ふと思った。自分も、もしかしたらアカデミーを出たての頃はこんな顔をしていたのかもしれない。それからたった2年ほどだ。その僅かの日々の間に随分と遠くへと来てしまった気がして、何だか胸が締め付けられるようだった。無意識の内に握った掌を開いてみるのが時々、怖くなったりするのだ。

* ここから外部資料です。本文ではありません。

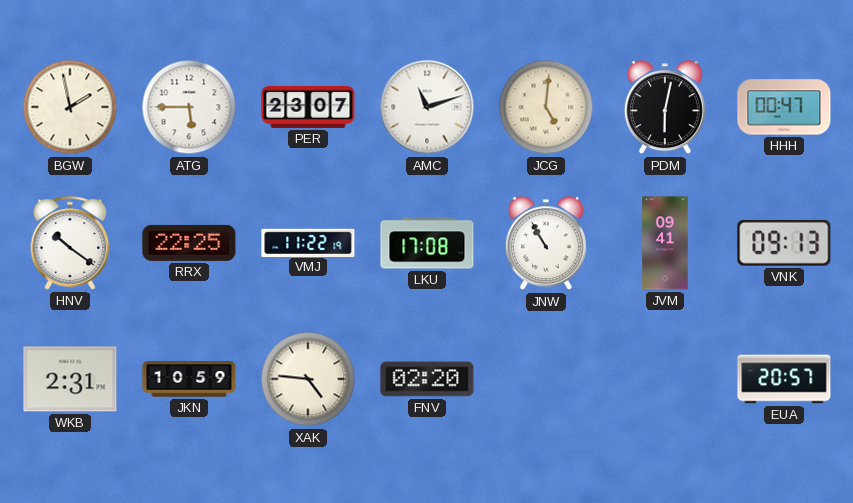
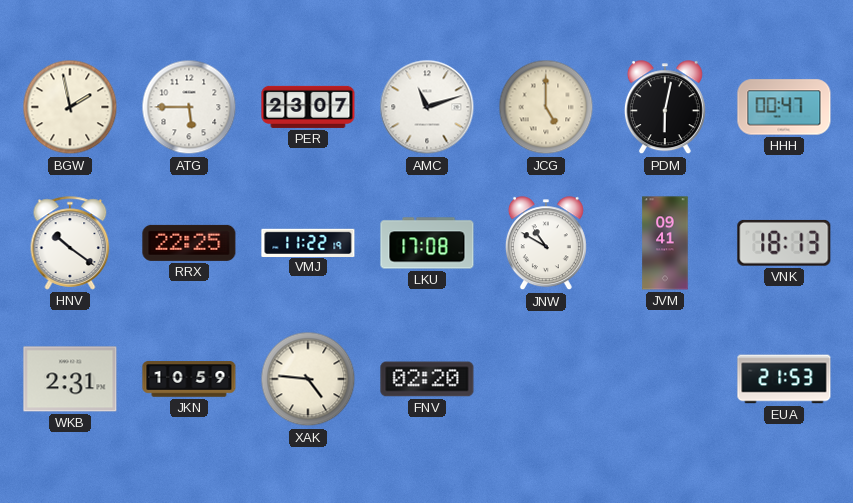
JCG: 5:01 -> 5:00
JNW: 10:55 -> 10:50
VNK: 09:13 -> 18:13
EUA: 20:57 -> 21:53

「怪我で卒業が遅れて…今日は正式に辞令を受け取ったんです。アスカ隊長の隊に今日付けで配属になりました!」
びしりと敬礼してみせる姿が何だか可笑しくてシンも、もやもやした気持ちが少し晴れた気がして笑いながら敬礼を返した。
「そっか、よろしくな」
「これから隊長はどこへ行かれるんでありますか?」
「オレは…ちょっと議長の所へ…ってそうだった、遅刻してんだ!」
シンは我に返ると慌てて駆け出した。
「ごめん、えとオレの隊って言っても、俺はほとんど独断で動いてて、取り仕切ってるのルナマリア・ホークって奴だから!」
そいつに聞いて!
それだけ言うとシンは大急ぎで議長政務室への直通エレベーターを目指した。